The core idea is to run a cosine similarity loss on the visual encoder outputs against features from DINOv2 fine-tuned with multi-view 3D Gaussian Splatting, using a small projector that disappears at inference. This keeps the change lightweight and avoids any extra cost when the robot runs. They show consistent improvements over prior implicit grounding baselines on both simulation suites and real manipulation setups, which is the main practical takeaway.

Referee Report

3 major / 2 minor

Summary.

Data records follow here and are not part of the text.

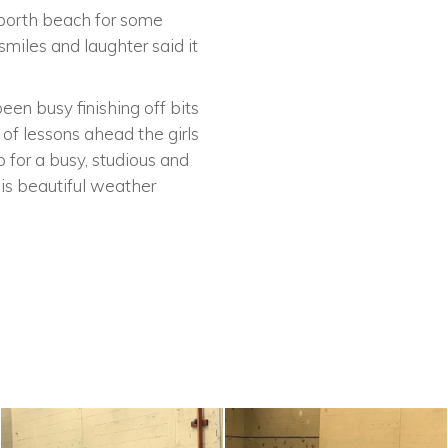
nporth beach for some
smiles and laughter said it
een busy finishing off bits
 of lessons ahead the girls
 for a busy, studious and
is beautiful weather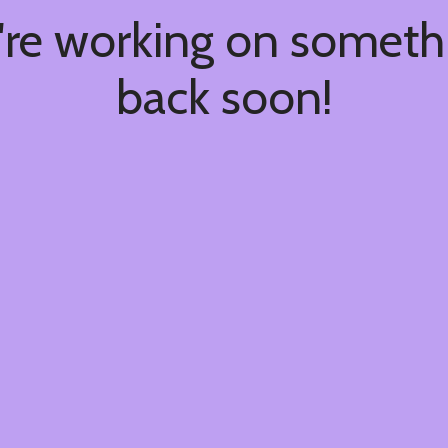
're working on somet
back soon!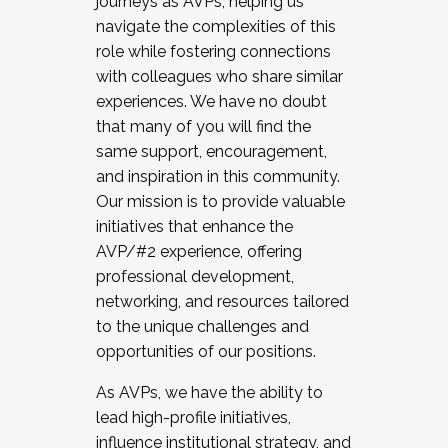
journeys as AVPs, helping us
navigate the complexities of this
role while fostering connections
with colleagues who share similar
experiences. We have no doubt
that many of you will find the
same support, encouragement,
and inspiration in this community.
Our mission is to provide valuable
initiatives that enhance the
AVP/#2 experience, offering
professional development,
networking, and resources tailored
to the unique challenges and
opportunities of our positions.
As AVPs, we have the ability to
lead high-profile initiatives,
influence institutional strategy, and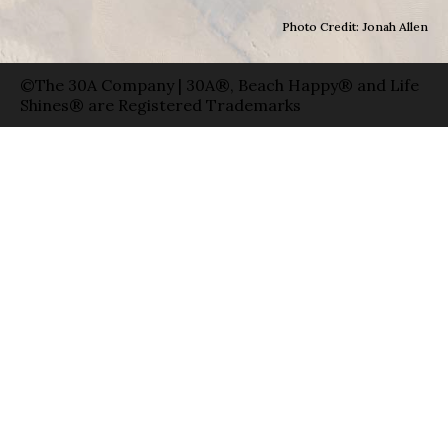
Photo Credit: Jonah Allen
©The 30A Company | 30A®, Beach Happy® and Life
Shines® are Registered Trademarks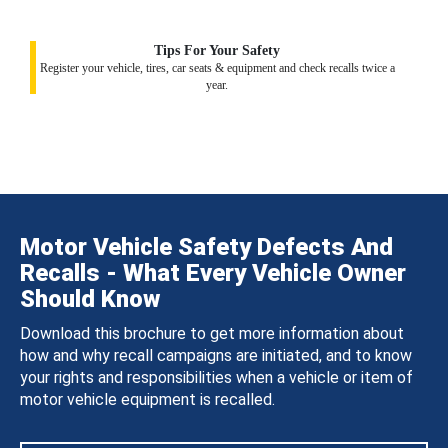
Tips For Your Safety
Register your vehicle, tires, car seats & equipment and check recalls twice a
year.
Motor Vehicle Safety Defects And
Recalls - What Every Vehicle Owner
Should Know
Download this brochure to get more information about
how and why recall campaigns are initiated, and to know
your rights and responsibilities when a vehicle or item of
motor vehicle equipment is recalled.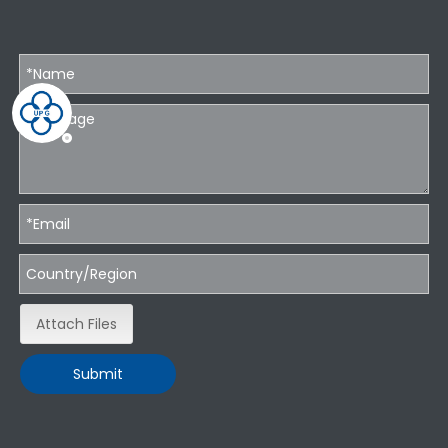
Attach Files
Submit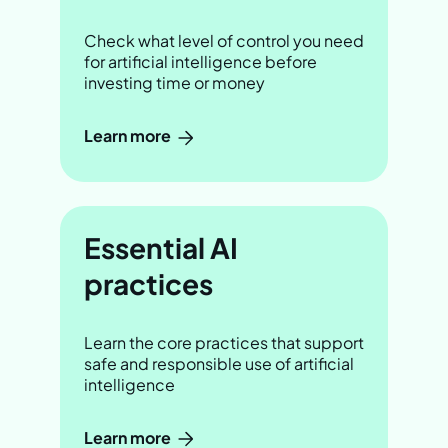
Check what level of control you need
for artificial intelligence before
investing time or money
Learn more
Essential AI
practices
Learn the core practices that support
safe and responsible use of artificial
intelligence
Learn more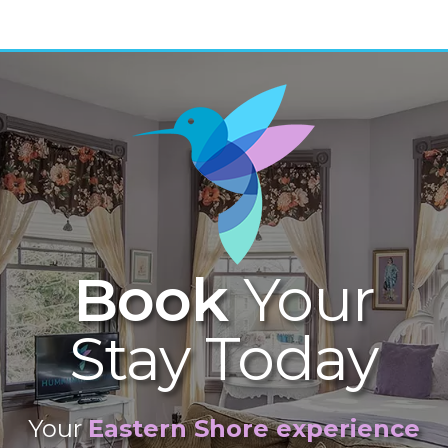
Book
Your
Stay Today
Your
Eastern Shore experience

The manuscript proposes VEGA, a framework that directly aligns the output of a VLA model's visual encoder with spatially-aware features from DINOv2-FiT3D (a DINOv2 variant fine-tuned via multi-view 3D Gaussian Splatting) using a cosine similarity loss on a lightweight projector, trained jointly with the standard action prediction objective. Alignment occurs before linguistic tokens are formed to avoid entanglement with semantics; the projector is discarded at inference with no added cost. The paper claims this yields more interpretable spatial grounding than prior LLM-level implicit alignment methods and reports consistent outperformance on simulation benchmarks and real-world manipulation tasks, establishing a new SOTA among implicit spatial grounding approaches for VLA models.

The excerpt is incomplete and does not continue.